In the Figures, like reference numbers denote like parts. Electromagnetic scattering is a known process by which electromagnetic radiation, including light, is scattered by a small spherical volume of different refractive index from the surrounding medium, such as a particle, bubble, droplet, or even a density fluctuation. For Rayleigh's scattering model, the spherical volume must be much smaller in diameter than a wavelength of the scattered wave. In contrast to Rayleigh scattering, the Mie solution to the scattering problem is valid for all possible ratios of diameter to wavelength, although the technique requires numerical summation of infinite sums. Multiple elastic scattering of laser light in a medium containing a large number of nanoparticles destroys both spatial and temporal coherence of the laser light. At the spatial level, the multiplicity of short and long paths and the multiplicity of directions that light can take before exiting a medium induces multiple random interferences and therefore significantly reduces the coherence volume. This random interference could be speckle grain pattern. Therefore, less angle diversification is needed, in comparison to classical diffusers.

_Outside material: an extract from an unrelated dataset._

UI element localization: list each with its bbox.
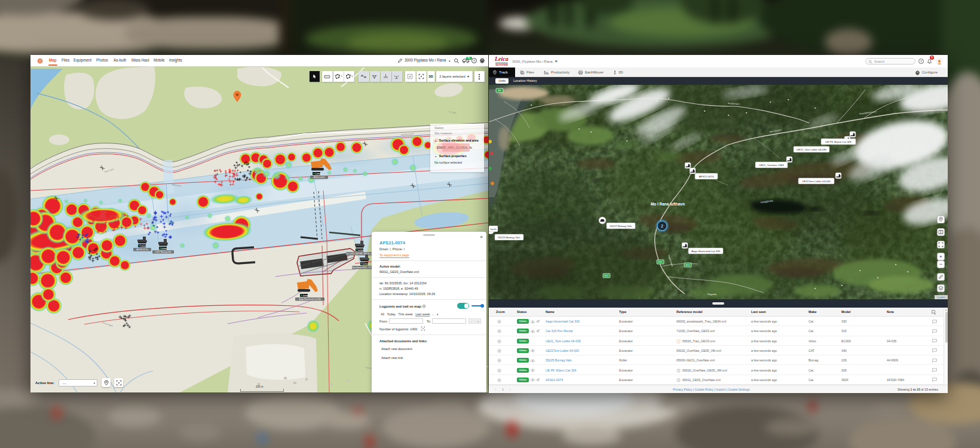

At the temporal level, phase and time retardation induced by the scattering process decreases the coherence time of the incident beam and therefore reduces contrast of residual perceptual speckle. In other words, fewer photons have a same phase in an Airy disc, and therefore residual subjective speckle contrast is much lower. Scattering by nanoparticles provides a combination of a smaller coherence volume and a smaller coherence time and therefore large delays between wavefront trains. It will be understood that by "nanoparticles" are to be understood particles with sizes ranging from 1 nanometre to 10 microns in size. Therefore, speckle present in an image displayed by a laser light projector has much less observable speckle following such scattering. Vibration of the optical elements modifies a residual speckle pattern and therefore is able to remove perceived residual speckle.
Figure 2 shows results of simulation and measurement of light distribution in a light engine for different shapes of light tunnel homogeniser: a converging light tunnel 21 with circular cross-section in the top row, a diverging light tunnel 22 with circular cross-section in the middle row, and a light tunnel 23 with rectangular cross-section in the bottom row. A cone angle of a light source 20 at the entrance of the light tunnel is 30 degrees in the schematic diagram of Figure 3. In practice this may be any angle from 0 to 90 degrees.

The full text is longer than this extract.